Conference: ICLR2026
OpenReview: https://openreview.net/forum?id=mo7u21GoQv
Code: https://github.com/weizhihao1/MAS-Bias
Area: Multi-Agent Systems / AI Safety / Fairness
Keywords: Multi-Agent Systems, Bias Amplification, Echo Chamber effect, Discrim-Eval-Open, Gini Coefficient

TL;DR

This paper utilizes an open-ended bias benchmark, Discrim-Eval-Open, based on forced three-choice questions to model Multi-Agent Systems (MAS) as directed acyclic graphs. By using the Gini coefficient to track the "amplification rate" of bias across layers, it systematically demonstrates a counter-intuitive conclusion: while it is often assumed that multi-agent collaboration "dilutes" bias, various role specializations, complex topologies, and deepened iterations actually amplify minor random preferences in individual models into systemic discrimination against groups. Even neutral external information can trigger intense polarization.

Background & Motivation

Background: Current AI research follows two parallel paths: first, individual large models (such as Claude Code or Codex) are becoming increasingly capable in complex reasoning; second, the field is shifting from using single models toward "engineered Multi-Agent Systems (MAS)," where multiple agents with specialized roles (doctors, lawyers, analysts, reflectors, etc.) collaborate on long-chain tasks, even autonomously writing 100,000-line codebases.

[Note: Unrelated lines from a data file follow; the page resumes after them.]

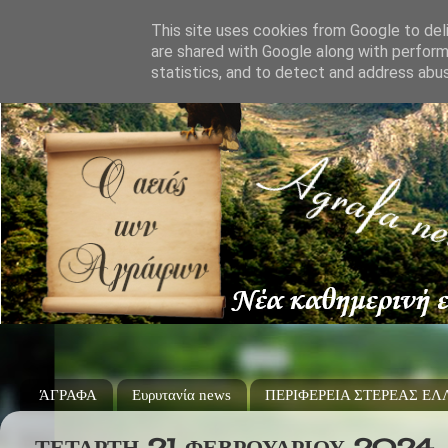
This site uses cookies from Google to deli
are shared with Google along with perform
statistics, and to detect and address abu
ΆΓΡΑΦΑ
Ευρυτανία news
ΠΕΡΙΦΕΡΕΙΑ ΣΤΕΡΕΑΣ Ε
ΤΕΤΆΡΤΗ 21 ΦΕΒΡΟΥΑΡΊΟΥ 2024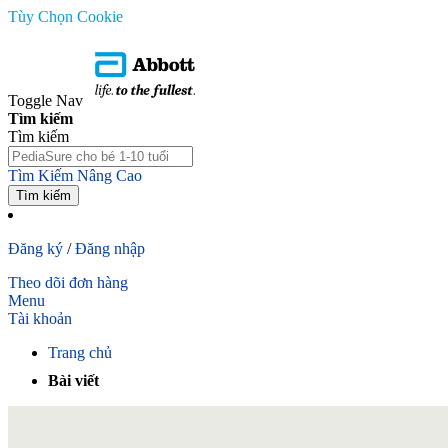
Tùy Chọn Cookie
Toggle Nav
Tìm kiếm
Tìm kiếm
Tìm Kiếm Nâng Cao
Tìm kiếm
Đăng ký
/
Đăng nhập
Theo dõi đơn hàng
Menu
Tài khoản
Trang chủ
Bài viết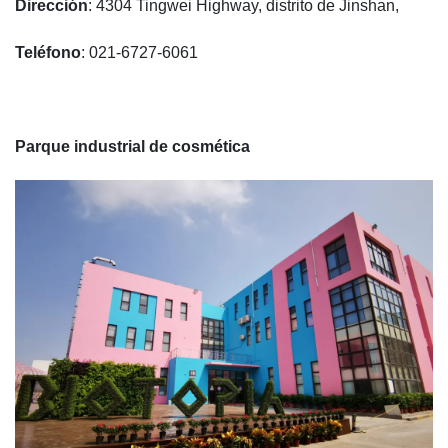
Dirección
: 4304 Tingwei Highway, distrito de Jinshan,
Teléfono
: 021-6727-6061
Parque industrial de cosmética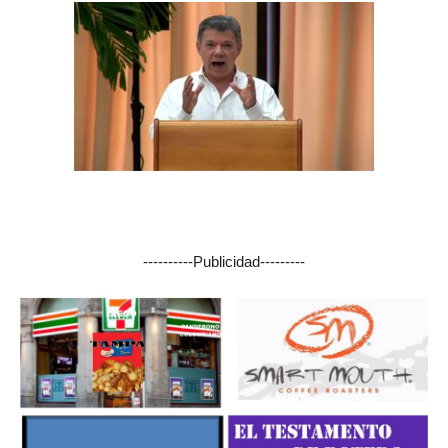
----------Publicidad---------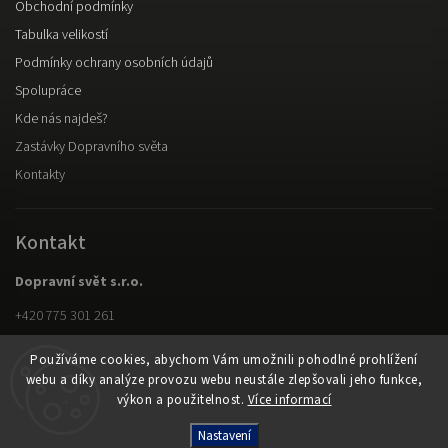
Obchodní podmínky
Tabulka velikostí
Podmínky ochrany osobních údajů
Spolupráce
Kde nás najdeš?
Zastávky Dopravního světa
Kontakty
Kontakt
Dopravní svět s.r.o.
+420 775 301 261
Facebook
Používáme cookies, abychom Vám umožnili pohodlné prohlížení
Instagram
webu a díky analýze provozu webu neustále zlepšovali jeho funkce,
výkon a použitelnost.
Více informací
Copyright 2026
Dopravní svět s.r.o.
. Všechna práva vyhrazena.
Nastavení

Limitations of Prior Work: Social bias in individual models has been significantly reduced through alignment efforts (like RLHF, instruction tuning, and benchmarks like BBQ or Discrim-Eval). In static single-round tests, models appear "neutral." However, when these "seemingly neutral" agents are connected in an interaction graph—where one agent's output becomes another's "factual input"—it remains largely unstudied whether uncertainty, errors, and potential biases accumulate or dissipate within the network.

Key Challenge: There is a widespread but unverified optimistic assumption in existing literature that structural diversity (different personas, functions, and complex communication protocols) naturally aggregates diverse perspectives and offsets bias. This paper directly challenges this assumption: the authors argue that these complex topologies act as "resonant cavities/echo chambers," repeatedly broadcasting and magnifying minor random preferences from early agents through feedback loops, eventually evolving into cascade effects similar to public opinion polarization.

Goal: Without being overwhelmed by the complexity of real-world MAS, the objective is to isolate fundamental mechanisms to answer two questions: (1) Does iterative collaboration still amplify bias even if each agent appears neutral when tested individually? (2) Can "architectural levers" such as role specialization, communication topology, and system depth mitigate this amplification?

Key Insight: Existing binary (yes/no) bias benchmarks are almost ineffective for highly aligned modern models, as they tend to provide "safely moderate" answers that hide latent biases. The key observation of the authors is: by using a forced-choice three-way format, models are compelled to rank different demographic groups. By treating bias as the "degree of polarization in probability distributions" tracked along the agent chain, one can bypass performative neutrality and quantify the propagation of bias.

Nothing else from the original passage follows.